Open Source Multimodal LLMs Reach New Power Levels
Our world isn’t a corpus of text. It’s filled with sights, sounds and data in all kinds of structures. LLMs are confined to text-only.
This recently released research paper introduces InternVL3, a new generation of open-source Multimodal Large Language Models (MLLMs).
InternVL3 advances the field by proposing a more streamlined and potentially more effective native pre-training paradigm, complemented by carefully chosen architectural tweaks, richer data strategies, and advanced optimization techniques that collectively push the performance boundaries for open-source MLLMs.

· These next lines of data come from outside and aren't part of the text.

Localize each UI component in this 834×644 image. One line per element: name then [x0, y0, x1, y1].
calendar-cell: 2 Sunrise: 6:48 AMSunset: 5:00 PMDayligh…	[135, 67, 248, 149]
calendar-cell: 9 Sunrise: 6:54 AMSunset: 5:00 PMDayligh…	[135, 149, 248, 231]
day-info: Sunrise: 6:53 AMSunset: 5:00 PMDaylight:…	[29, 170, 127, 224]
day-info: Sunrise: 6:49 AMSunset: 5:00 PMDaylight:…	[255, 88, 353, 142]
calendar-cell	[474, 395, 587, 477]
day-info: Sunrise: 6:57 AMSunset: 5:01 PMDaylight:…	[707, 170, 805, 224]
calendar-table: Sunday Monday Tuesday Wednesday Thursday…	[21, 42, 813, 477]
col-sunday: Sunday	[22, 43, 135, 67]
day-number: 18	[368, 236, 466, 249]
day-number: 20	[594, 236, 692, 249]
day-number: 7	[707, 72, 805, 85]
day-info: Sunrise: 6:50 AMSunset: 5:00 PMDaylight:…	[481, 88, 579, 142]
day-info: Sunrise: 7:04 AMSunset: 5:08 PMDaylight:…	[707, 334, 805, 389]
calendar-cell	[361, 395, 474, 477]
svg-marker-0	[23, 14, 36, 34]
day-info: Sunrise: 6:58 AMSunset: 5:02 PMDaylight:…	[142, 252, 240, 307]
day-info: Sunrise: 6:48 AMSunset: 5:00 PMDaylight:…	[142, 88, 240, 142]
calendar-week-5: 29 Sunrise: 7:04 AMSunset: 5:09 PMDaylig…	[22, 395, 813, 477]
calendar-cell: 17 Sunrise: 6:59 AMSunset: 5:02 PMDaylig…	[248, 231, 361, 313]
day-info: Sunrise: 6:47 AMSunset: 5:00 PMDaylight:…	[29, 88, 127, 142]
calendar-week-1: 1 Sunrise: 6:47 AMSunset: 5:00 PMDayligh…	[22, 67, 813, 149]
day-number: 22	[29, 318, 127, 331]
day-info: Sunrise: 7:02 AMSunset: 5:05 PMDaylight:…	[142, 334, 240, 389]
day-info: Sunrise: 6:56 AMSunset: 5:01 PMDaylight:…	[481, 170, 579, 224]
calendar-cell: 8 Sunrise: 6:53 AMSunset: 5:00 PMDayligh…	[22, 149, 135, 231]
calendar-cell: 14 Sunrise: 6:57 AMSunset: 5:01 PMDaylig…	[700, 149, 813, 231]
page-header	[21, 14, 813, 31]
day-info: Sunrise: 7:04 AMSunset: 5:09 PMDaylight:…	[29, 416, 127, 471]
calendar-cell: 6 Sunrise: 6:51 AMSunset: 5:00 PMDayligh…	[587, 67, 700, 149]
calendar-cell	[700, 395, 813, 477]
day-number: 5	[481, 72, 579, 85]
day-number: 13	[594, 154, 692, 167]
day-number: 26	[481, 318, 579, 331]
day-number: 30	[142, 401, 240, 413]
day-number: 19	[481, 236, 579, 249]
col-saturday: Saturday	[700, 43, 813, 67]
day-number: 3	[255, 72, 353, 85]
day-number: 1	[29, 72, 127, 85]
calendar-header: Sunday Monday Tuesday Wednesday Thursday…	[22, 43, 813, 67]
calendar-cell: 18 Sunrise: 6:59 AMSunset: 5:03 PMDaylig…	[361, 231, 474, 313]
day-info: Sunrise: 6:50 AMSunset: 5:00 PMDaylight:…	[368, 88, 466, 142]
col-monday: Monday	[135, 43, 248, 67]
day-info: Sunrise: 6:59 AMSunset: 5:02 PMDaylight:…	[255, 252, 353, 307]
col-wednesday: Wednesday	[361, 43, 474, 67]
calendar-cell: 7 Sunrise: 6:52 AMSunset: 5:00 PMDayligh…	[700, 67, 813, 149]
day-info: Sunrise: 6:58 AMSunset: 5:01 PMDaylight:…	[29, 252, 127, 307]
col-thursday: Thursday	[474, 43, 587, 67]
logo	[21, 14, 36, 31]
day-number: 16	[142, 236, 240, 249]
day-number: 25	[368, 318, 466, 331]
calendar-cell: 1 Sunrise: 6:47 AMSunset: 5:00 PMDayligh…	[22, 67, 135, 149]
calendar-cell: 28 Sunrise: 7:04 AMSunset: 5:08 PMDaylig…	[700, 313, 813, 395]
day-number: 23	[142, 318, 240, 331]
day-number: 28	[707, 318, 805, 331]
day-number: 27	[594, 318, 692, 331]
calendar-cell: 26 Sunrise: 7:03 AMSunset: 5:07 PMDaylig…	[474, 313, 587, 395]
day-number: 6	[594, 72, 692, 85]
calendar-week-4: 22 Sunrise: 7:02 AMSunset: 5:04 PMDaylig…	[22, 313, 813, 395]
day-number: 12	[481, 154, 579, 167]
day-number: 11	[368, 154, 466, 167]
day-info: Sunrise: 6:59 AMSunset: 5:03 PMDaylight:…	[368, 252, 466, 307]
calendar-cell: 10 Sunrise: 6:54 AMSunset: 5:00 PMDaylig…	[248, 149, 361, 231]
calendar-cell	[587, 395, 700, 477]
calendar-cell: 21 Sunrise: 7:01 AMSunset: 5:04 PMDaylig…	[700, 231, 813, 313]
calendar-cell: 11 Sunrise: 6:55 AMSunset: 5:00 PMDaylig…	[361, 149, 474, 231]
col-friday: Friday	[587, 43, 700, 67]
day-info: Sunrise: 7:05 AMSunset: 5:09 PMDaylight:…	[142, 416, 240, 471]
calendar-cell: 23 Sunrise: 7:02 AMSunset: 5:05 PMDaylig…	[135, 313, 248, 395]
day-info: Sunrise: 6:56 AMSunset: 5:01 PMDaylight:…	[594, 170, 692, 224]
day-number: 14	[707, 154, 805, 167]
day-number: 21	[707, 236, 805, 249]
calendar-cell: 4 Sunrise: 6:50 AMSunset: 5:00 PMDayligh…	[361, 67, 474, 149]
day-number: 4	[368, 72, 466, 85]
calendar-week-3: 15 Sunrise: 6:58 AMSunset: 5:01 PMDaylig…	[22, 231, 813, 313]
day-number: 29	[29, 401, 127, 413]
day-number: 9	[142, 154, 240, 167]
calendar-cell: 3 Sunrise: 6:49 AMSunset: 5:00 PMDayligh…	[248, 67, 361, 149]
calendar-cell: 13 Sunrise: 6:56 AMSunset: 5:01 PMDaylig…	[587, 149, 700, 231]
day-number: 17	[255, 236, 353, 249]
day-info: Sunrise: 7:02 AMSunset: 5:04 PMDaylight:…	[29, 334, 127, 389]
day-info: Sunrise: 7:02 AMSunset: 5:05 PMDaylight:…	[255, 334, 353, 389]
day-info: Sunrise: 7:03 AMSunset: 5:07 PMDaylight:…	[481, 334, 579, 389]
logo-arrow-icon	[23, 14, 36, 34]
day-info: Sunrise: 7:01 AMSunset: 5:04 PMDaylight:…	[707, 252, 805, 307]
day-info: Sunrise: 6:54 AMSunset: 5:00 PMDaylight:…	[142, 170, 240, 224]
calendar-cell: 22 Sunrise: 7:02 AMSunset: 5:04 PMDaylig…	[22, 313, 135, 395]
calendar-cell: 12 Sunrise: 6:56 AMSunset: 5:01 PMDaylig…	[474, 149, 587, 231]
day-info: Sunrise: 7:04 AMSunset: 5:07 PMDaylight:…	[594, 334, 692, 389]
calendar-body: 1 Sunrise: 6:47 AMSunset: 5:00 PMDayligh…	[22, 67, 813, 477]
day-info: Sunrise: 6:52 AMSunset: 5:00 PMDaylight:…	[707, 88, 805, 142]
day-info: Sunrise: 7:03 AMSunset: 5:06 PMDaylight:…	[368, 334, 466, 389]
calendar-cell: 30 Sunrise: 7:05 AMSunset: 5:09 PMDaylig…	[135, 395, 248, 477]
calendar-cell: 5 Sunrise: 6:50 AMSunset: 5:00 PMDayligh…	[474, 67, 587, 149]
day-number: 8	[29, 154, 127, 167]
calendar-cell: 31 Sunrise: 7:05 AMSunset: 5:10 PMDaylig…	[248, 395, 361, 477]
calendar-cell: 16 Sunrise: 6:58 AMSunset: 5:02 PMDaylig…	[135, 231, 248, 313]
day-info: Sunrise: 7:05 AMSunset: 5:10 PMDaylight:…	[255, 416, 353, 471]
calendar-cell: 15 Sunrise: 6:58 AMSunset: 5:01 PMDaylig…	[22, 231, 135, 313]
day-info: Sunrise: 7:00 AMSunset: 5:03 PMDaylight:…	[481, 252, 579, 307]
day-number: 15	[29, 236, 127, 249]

The key innovation of InternVL3 is its "native multimodal pre-training" paradigm. Unlike previous methods that typically adapt pre-existing text-only Large Language Models to handle visual inputs through separate, often complex, alignment stages (a "post-hoc" approach) InternVL3 is trained from the pre-training stage using a mix of both pure text data and diverse multimodal data (like image-text pairs) simultaneously. That little twist has made a big impact.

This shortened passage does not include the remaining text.